The revolution will start in England, America, France, and Germany, the developed nations, and then spread to the rest of the world. It is only a matter of time before the workers rise up against their oppressors.

In the past, as technology evolved, social relations consequently changed. In every era there exists a class that oppresses, and a class that is oppressed. Slave owners oppressed their slaves. The aristocracy oppressed the serfs.

In the late Middle Ages the bourgeois (the factory owners) started displacing the aristocracy as the most powerful class in society. This laid the groundwork for the industrial revolution, a point in history when the social relations in the West changed overnight. In the Middle Ages the aristocracy owned the means of production, and the serfs worked it for them. This was Feudalism. The industrialists could only flourish with “private property,” so, as they moved into power, they made laws that promoted private property and competition. They developed new technology, such as the steam engine, for the sake of competition against each other, reducing the cost of production for goods more and more. For the first time in history, humans could produce enough goods for everyone, and at a price that people could afford. This is the achievement of Capitalism.

But, like the social relationships before it, oppression of the working class (in this case the proletariat) is inherent to Capitalism. The proletariat does not own property, so they must sell their labor in order to survive. The exchange is called “free,” but they are only paid enough to scrape by, the minimum necessary in order to keep the whole system running.

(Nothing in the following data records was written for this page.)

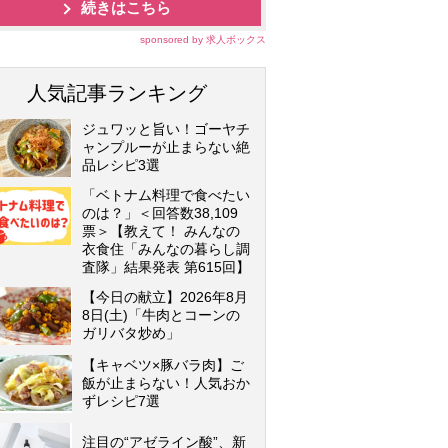
続きはこちら
sponsored by 求人ボックス
人気記事ランキング
ジュワッと旨い！ゴーヤチ
ャンプルーが止まらない絶
品レシピ3選
「ベトナム料理で食べたい
のは？」＜回答数38,109
票＞【教えて！ みんなの
衣食住「みんなの暮らし調
査隊」結果発表 第615回】
【今日の献立】2026年8月
8日(土)「牛肉とコーンの
ガリバタ炒め」
【キャベツ×豚バラ肉】ご
飯が止まらない！人気おか
ずレシピ7選
注目の“アゼライン酸”、新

When the system is running well, and everyone is making money, there are more jobs that workers. The market (or more accurately, the bourgeois) is willing to pay the workers extra. But every 5 – 7 years, when more goods are created that there is demand for, the market crashes and the factory owners must cut workers in order to keep the factory’s doors open. A downturn in the economy is unpleasant for the bourgeois, but devastating for the workers, for they can no longer afford to feed their families. Eventually the demand returns, and the workers get their jobs back, but not without a great amount of suffering in the mean time. During the down times the workers begin talking about revolution.

In a democracy it is said that everyone is free and equal, but the bourgeois has defined the terms, and created laws that reinforce their control. Only property owners vote. The workers own no property, so they do not vote. The bourgeois elect politicians that defend their values, rather than the workers. The bourgeois say that in a free market the workers are given the right to work where ever they can get hired, and don’t have to work where they don’t want to work, but this ignores the fact that they are given no assurance of a decent quality of life or steady income. They often must work in demoralizing and dangerous conditions.

Capitalism has changed the game for workers around the world. Previously every people group was more or less economically isolated. Today American workers must compete for jobs with the Chinese. This also means that the way of life of a Chinese peasant will necessarily be impacted, within a year, by new technology in America.

Communism is the only solution that will address the evils of Capitalism. Private property and division of labor are at the heart of Capitalism. They must be eradicated in order to address its evils. Once the different industries have matured to the point at which they produce enough goods to meet the needs of everyone, the means of production (the factories and farms) must be nationalized. The people will democratically control how and how much is produced through a planned economy (as opposed to the chaotic Capitalist economy). The workers will be educated in a variety of occupations so that they can jump from industry to industry. For example, when too much food is produced, workers will be transitioned to building bridges, in order to meet whatever the current needs of society are.

When everyone is given the same education, and everyone performs the same work, class distinction will become a thing of the past, as will racism, religion, and sexism. Women will marry out of love, rather than financial need. They will not be treated as pieces of property.

The global aspect of Capitalism will result in a communist revolution around the entire world, as the proletariat outnumbers the bourgeois in each country. The transition to communism will be gradual, but once the transition starts, it will progress quickly. The communists hope that it can happen peacefully, though the nature of revolution suggests it will not. The bourgeois has given no indication that they will willingly hand power over to the workers. There will come a time when the number and misery of the proletariat will decide to throw off their chains, whether or not revolution requires violence. The communists will not provoke or lead a revolution, but they will be there to support the workers when they revolt, in whatever form the revolution takes.